WHAT YOU SHOULD DO
Would you repeat all of the records underneath, exactly as written?

TASK INPUT
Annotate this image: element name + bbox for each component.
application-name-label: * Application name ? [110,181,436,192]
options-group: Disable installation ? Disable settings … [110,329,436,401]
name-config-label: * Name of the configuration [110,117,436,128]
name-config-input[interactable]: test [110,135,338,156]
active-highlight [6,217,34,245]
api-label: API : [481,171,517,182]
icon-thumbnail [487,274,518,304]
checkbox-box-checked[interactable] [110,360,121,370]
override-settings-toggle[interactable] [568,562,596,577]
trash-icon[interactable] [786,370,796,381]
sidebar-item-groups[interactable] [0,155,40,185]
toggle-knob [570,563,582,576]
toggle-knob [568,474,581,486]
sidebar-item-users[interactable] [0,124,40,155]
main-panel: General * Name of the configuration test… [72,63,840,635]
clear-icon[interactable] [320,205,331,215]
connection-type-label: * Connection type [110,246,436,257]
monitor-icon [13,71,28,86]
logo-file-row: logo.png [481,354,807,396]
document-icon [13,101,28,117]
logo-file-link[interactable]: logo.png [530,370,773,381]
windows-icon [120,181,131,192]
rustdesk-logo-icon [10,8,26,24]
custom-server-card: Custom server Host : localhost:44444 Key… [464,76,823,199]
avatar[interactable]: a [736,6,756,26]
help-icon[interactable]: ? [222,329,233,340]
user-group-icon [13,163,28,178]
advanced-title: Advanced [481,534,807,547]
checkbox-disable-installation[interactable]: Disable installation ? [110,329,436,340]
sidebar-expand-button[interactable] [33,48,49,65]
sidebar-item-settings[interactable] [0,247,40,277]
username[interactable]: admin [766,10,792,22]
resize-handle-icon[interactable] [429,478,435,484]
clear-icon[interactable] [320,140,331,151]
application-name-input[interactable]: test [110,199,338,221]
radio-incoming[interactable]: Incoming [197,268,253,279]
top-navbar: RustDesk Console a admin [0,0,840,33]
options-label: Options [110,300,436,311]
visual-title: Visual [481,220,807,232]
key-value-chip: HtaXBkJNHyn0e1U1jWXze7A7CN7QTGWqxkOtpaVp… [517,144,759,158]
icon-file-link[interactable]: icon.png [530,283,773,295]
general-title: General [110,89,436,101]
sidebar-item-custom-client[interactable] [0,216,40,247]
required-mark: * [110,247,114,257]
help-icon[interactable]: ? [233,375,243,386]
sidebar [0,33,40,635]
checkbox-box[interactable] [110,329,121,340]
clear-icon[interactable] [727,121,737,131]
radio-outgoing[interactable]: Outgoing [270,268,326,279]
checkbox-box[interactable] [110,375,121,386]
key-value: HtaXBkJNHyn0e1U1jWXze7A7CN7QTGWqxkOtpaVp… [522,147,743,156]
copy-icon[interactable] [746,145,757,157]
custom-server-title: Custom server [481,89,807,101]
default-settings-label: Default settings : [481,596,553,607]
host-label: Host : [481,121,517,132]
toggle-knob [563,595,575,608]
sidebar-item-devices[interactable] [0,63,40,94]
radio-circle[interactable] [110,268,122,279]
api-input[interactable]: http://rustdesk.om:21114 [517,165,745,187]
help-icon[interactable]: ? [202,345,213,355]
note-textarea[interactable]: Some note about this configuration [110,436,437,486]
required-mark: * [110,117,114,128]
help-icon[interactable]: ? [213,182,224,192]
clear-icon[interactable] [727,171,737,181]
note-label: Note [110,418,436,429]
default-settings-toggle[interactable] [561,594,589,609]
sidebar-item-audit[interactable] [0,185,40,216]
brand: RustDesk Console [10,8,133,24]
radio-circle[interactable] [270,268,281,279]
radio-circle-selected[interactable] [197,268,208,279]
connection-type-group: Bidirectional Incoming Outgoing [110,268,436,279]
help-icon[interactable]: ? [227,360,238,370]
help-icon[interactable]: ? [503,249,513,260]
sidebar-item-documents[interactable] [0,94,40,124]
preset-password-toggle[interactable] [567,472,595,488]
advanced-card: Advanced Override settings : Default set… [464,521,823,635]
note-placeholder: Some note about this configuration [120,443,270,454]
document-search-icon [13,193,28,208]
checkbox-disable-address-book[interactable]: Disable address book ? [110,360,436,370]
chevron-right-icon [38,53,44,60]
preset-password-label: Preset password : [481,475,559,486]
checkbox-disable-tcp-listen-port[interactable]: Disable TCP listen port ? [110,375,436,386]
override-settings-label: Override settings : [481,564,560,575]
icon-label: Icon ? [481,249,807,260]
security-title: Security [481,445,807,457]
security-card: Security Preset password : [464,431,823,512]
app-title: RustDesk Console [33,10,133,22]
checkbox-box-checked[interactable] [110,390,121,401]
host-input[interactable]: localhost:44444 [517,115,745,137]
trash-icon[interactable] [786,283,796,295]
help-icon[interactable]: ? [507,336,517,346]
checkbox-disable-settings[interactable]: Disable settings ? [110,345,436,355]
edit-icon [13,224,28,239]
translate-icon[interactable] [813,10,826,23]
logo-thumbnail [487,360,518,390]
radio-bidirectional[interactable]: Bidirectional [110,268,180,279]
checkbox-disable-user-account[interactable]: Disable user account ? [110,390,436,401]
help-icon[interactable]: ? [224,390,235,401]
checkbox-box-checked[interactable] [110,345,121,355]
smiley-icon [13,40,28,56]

ANSWER BOX
Annotate this image: element name + bbox for each component.
application-name-label: * Application name ? [110,181,436,192]
options-group: Disable installation ? Disable settings … [110,329,436,401]
name-config-label: * Name of the configuration [110,117,436,128]
name-config-input[interactable]: test [110,135,338,156]
active-highlight [6,217,34,245]
api-label: API : [481,171,517,182]
icon-thumbnail [487,274,518,304]
checkbox-box-checked[interactable] [110,360,121,370]
override-settings-toggle[interactable] [568,562,596,577]
trash-icon[interactable] [786,370,796,381]
sidebar-item-groups[interactable] [0,155,40,185]
toggle-knob [570,563,582,576]
toggle-knob [568,474,581,486]
sidebar-item-users[interactable] [0,124,40,155]
main-panel: General * Name of the configuration test… [72,63,840,635]
clear-icon[interactable] [320,205,331,215]
connection-type-label: * Connection type [110,246,436,257]
monitor-icon [13,71,28,86]
logo-file-row: logo.png [481,354,807,396]
document-icon [13,101,28,117]
logo-file-link[interactable]: logo.png [530,370,773,381]
windows-icon [120,181,131,192]
rustdesk-logo-icon [10,8,26,24]
custom-server-card: Custom server Host : localhost:44444 Key… [464,76,823,199]
avatar[interactable]: a [736,6,756,26]
help-icon[interactable]: ? [222,329,233,340]
user-group-icon [13,163,28,178]
advanced-title: Advanced [481,534,807,547]
checkbox-disable-installation[interactable]: Disable installation ? [110,329,436,340]
sidebar-expand-button[interactable] [33,48,49,65]
sidebar-item-settings[interactable] [0,247,40,277]
username[interactable]: admin [766,10,792,22]
resize-handle-icon[interactable] [429,478,435,484]
clear-icon[interactable] [320,140,331,151]
application-name-input[interactable]: test [110,199,338,221]
radio-incoming[interactable]: Incoming [197,268,253,279]
top-navbar: RustDesk Console a admin [0,0,840,33]
options-label: Options [110,300,436,311]
visual-title: Visual [481,220,807,232]
key-value-chip: HtaXBkJNHyn0e1U1jWXze7A7CN7QTGWqxkOtpaVp… [517,144,759,158]
icon-file-link[interactable]: icon.png [530,283,773,295]
general-title: General [110,89,436,101]
sidebar-item-custom-client[interactable] [0,216,40,247]
required-mark: * [110,247,114,257]
help-icon[interactable]: ? [233,375,243,386]
sidebar [0,33,40,635]
checkbox-box[interactable] [110,329,121,340]
clear-icon[interactable] [727,121,737,131]
radio-outgoing[interactable]: Outgoing [270,268,326,279]
checkbox-box[interactable] [110,375,121,386]
key-value: HtaXBkJNHyn0e1U1jWXze7A7CN7QTGWqxkOtpaVp… [522,147,743,156]
copy-icon[interactable] [746,145,757,157]
custom-server-title: Custom server [481,89,807,101]
default-settings-label: Default settings : [481,596,553,607]
host-label: Host : [481,121,517,132]
toggle-knob [563,595,575,608]
sidebar-item-devices[interactable] [0,63,40,94]
radio-circle[interactable] [110,268,122,279]
api-input[interactable]: http://rustdesk.om:21114 [517,165,745,187]
help-icon[interactable]: ? [202,345,213,355]
note-textarea[interactable]: Some note about this configuration [110,436,437,486]
required-mark: * [110,117,114,128]
help-icon[interactable]: ? [213,182,224,192]
clear-icon[interactable] [727,171,737,181]
note-label: Note [110,418,436,429]
default-settings-toggle[interactable] [561,594,589,609]
sidebar-item-audit[interactable] [0,185,40,216]
brand: RustDesk Console [10,8,133,24]
radio-circle[interactable] [270,268,281,279]
radio-circle-selected[interactable] [197,268,208,279]
connection-type-group: Bidirectional Incoming Outgoing [110,268,436,279]
help-icon[interactable]: ? [227,360,238,370]
help-icon[interactable]: ? [503,249,513,260]
sidebar-item-documents[interactable] [0,94,40,124]
preset-password-toggle[interactable] [567,472,595,488]
advanced-card: Advanced Override settings : Default set… [464,521,823,635]
note-placeholder: Some note about this configuration [120,443,270,454]
document-search-icon [13,193,28,208]
checkbox-disable-address-book[interactable]: Disable address book ? [110,360,436,370]
chevron-right-icon [38,53,44,60]
preset-password-label: Preset password : [481,475,559,486]
checkbox-disable-tcp-listen-port[interactable]: Disable TCP listen port ? [110,375,436,386]
override-settings-label: Override settings : [481,564,560,575]
icon-label: Icon ? [481,249,807,260]
security-title: Security [481,445,807,457]
security-card: Security Preset password : [464,431,823,512]
app-title: RustDesk Console [33,10,133,22]
checkbox-box-checked[interactable] [110,390,121,401]
host-input[interactable]: localhost:44444 [517,115,745,137]
trash-icon[interactable] [786,283,796,295]
help-icon[interactable]: ? [507,336,517,346]
checkbox-disable-settings[interactable]: Disable settings ? [110,345,436,355]
edit-icon [13,224,28,239]
translate-icon[interactable] [813,10,826,23]
logo-thumbnail [487,360,518,390]
radio-bidirectional[interactable]: Bidirectional [110,268,180,279]
checkbox-disable-user-account[interactable]: Disable user account ? [110,390,436,401]
help-icon[interactable]: ? [224,390,235,401]
checkbox-box-checked[interactable] [110,345,121,355]
smiley-icon [13,40,28,56]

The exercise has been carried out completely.